--- Data shown Enclosed Below ---

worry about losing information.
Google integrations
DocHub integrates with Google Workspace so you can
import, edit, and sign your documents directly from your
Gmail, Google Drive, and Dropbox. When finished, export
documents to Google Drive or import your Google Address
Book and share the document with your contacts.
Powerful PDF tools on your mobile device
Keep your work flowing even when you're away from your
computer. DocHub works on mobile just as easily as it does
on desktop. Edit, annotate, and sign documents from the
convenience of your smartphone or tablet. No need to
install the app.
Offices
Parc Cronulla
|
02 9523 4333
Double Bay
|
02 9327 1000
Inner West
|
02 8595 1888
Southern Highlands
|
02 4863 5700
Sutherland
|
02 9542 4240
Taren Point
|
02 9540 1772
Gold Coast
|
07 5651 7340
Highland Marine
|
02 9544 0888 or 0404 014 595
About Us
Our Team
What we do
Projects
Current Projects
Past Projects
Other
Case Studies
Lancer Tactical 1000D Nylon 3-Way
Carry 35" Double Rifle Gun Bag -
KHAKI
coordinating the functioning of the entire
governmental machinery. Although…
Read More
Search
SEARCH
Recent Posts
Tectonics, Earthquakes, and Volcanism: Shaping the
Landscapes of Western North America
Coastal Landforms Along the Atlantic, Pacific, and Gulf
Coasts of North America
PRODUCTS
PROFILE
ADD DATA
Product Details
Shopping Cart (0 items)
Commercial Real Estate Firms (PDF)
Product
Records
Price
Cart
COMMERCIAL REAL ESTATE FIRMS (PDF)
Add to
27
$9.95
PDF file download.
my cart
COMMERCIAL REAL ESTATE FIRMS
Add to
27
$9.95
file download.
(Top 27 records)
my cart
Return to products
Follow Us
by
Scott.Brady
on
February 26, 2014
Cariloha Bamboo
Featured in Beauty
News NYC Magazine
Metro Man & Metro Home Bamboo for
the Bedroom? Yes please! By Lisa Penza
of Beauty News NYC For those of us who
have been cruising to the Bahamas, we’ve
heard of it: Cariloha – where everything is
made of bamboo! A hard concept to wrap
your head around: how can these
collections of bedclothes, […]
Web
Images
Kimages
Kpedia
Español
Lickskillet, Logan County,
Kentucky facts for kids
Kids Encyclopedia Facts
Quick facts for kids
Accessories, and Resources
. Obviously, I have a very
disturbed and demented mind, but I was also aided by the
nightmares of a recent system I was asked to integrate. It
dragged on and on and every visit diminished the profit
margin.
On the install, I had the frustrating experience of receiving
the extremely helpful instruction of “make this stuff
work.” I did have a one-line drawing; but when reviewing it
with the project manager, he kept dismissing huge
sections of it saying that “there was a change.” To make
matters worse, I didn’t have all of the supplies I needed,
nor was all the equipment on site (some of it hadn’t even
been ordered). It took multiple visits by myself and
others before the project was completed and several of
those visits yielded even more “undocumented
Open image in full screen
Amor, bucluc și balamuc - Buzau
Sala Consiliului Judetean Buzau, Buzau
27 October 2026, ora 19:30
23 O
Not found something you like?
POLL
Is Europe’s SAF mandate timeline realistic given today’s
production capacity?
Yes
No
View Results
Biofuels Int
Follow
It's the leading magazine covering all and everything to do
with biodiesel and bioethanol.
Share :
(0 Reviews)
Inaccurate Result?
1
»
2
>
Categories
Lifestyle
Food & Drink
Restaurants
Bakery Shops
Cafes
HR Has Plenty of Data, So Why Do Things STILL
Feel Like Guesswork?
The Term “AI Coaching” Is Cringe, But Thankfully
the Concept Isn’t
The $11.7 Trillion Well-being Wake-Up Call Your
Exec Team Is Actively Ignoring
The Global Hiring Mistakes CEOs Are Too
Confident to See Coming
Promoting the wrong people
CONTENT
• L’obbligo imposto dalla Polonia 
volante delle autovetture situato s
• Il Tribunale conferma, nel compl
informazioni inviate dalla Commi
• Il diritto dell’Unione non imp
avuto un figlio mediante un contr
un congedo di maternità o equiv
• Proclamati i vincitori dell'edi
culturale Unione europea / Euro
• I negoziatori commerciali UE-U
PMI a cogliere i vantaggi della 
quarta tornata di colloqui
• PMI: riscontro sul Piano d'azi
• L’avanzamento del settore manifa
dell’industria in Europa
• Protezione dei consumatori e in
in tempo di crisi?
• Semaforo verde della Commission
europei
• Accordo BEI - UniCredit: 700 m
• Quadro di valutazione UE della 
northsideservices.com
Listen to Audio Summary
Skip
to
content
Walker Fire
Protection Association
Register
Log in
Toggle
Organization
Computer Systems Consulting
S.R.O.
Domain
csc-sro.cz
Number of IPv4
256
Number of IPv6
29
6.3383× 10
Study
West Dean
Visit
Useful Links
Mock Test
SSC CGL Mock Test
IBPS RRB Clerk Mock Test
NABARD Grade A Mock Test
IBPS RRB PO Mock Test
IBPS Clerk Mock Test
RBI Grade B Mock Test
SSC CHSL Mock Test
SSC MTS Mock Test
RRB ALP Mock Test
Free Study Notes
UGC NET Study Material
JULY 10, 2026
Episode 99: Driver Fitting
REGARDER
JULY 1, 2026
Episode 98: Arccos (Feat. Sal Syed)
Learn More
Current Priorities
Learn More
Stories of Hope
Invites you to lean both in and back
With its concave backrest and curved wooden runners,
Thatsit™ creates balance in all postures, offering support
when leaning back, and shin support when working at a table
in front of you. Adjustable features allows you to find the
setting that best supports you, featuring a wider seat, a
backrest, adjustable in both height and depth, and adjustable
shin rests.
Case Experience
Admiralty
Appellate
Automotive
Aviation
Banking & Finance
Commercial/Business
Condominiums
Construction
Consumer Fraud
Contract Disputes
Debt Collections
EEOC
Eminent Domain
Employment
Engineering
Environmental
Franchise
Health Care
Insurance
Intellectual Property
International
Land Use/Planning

--- End of Enclosed Data shown ---

### What to produce
Copy all lines of the preceding data that hold the word "everything".

### Problem solution
heard of it: Cariloha – where everything is
It's the leading magazine covering all and everything to do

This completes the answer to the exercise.